While DISCOVER-Seq represented a considerable step forward in the field, researchers headed by Taekjip Ha (Johns Hopkins University/Howard Hughes Medical Institute, USA) sought to improve this technique even further. As MRE11 only transiently resides on DNA during active repair, the team hypothesized that the pharmacological modulation of DNA repair to improve MRE11 residence times could increase MRE11 accumulation and enhance detection sensitivity via MRE11 ChIP-seq. In their recently published paper, the team reported “DISCOVER-Seq+” as an even more sensitive method for identifying off-target genome editing in vitro and in vivo (Zou et al.).

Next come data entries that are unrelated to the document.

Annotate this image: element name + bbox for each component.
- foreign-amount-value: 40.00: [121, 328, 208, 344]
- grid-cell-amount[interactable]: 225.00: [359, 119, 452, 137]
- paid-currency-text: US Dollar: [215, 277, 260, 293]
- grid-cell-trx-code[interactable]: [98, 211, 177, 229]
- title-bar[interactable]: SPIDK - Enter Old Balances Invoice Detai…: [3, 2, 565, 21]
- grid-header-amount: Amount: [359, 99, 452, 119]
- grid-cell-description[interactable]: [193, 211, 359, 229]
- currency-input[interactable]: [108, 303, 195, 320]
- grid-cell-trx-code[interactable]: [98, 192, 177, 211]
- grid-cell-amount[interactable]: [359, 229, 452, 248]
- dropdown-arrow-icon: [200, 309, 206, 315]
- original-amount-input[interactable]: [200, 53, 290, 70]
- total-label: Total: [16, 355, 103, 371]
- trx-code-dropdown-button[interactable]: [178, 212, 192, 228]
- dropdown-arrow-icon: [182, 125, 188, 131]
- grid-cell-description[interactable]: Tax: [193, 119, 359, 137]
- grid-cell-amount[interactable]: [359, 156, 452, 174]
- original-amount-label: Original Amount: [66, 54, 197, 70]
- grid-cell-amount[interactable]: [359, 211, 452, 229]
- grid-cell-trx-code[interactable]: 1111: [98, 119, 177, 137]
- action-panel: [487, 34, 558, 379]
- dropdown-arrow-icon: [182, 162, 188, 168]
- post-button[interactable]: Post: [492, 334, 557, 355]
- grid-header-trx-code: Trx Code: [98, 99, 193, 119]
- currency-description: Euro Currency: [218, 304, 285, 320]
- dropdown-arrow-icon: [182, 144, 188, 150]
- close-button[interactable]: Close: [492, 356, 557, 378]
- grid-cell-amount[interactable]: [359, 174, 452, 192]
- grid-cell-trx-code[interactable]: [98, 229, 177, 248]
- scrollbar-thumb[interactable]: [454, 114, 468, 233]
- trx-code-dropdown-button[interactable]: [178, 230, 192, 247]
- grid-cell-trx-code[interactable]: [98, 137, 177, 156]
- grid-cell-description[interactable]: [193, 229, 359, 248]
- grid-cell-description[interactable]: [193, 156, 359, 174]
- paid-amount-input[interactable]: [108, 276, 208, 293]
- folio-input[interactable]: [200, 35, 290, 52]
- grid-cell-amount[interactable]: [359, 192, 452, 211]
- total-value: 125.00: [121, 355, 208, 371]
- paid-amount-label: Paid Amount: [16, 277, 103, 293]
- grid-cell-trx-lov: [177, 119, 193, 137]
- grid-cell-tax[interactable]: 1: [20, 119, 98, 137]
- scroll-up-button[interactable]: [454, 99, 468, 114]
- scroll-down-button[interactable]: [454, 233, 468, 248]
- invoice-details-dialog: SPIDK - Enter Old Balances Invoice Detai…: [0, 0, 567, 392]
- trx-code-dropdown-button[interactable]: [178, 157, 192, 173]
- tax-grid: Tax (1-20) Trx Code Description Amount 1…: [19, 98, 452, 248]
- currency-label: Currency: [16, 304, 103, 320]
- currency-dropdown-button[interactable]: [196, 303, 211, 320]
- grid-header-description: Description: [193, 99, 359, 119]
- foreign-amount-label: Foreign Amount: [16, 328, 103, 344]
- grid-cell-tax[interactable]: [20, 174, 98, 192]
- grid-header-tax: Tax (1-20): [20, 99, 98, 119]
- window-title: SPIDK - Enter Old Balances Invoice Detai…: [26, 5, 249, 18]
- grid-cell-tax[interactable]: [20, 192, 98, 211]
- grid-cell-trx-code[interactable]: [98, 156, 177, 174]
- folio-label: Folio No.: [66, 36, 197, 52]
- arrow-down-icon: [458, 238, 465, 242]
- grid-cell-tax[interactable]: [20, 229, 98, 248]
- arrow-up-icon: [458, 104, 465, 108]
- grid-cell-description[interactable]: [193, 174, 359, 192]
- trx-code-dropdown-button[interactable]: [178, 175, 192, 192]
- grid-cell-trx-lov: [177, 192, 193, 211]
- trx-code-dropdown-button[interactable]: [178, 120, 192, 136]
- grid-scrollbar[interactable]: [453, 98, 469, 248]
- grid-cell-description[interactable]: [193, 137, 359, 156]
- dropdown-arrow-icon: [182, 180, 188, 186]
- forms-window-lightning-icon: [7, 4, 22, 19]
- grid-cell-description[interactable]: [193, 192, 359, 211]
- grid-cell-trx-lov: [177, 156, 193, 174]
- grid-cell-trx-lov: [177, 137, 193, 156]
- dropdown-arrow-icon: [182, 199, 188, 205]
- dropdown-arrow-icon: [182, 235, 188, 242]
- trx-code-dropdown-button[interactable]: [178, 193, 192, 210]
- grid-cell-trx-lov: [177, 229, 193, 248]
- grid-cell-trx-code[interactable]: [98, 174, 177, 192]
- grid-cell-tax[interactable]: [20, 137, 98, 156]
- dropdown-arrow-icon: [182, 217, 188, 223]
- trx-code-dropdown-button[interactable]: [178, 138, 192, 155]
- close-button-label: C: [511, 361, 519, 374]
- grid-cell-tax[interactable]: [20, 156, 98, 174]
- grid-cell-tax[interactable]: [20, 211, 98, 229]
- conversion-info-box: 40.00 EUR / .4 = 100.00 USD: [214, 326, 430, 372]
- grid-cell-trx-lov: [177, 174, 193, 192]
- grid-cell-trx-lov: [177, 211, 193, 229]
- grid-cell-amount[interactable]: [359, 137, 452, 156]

The authors began by inhibiting one of five DNA repair inhibitors during MRE11 ChIP-qPCR assays using well-validated guide RNAs with known on- and off-target activity. Interestingly, inhibition of poly (ADP-ribose) polymerase and ATM serine/threonine kinase failed to induce any effect while DNA Ligase IV inhibition suppressed MRE11 recruitment; however, blocking non-homologous end joining (a DNA double-strand break repair mechanism) by inhibiting DNA-dependent protein kinase catalytic subunit (DNA-PKcs) (Cano et al.) significantly increased MRE11 recruitment at the target site. Overall, DNA-PKcs inhibition blocked the non-homologous end-joining repair pathway in favor of DNA double-strand break repair via MRE11-associated homology-directed repair and microhomology-mediated end-joining pathways, which boosted MRE11 residence.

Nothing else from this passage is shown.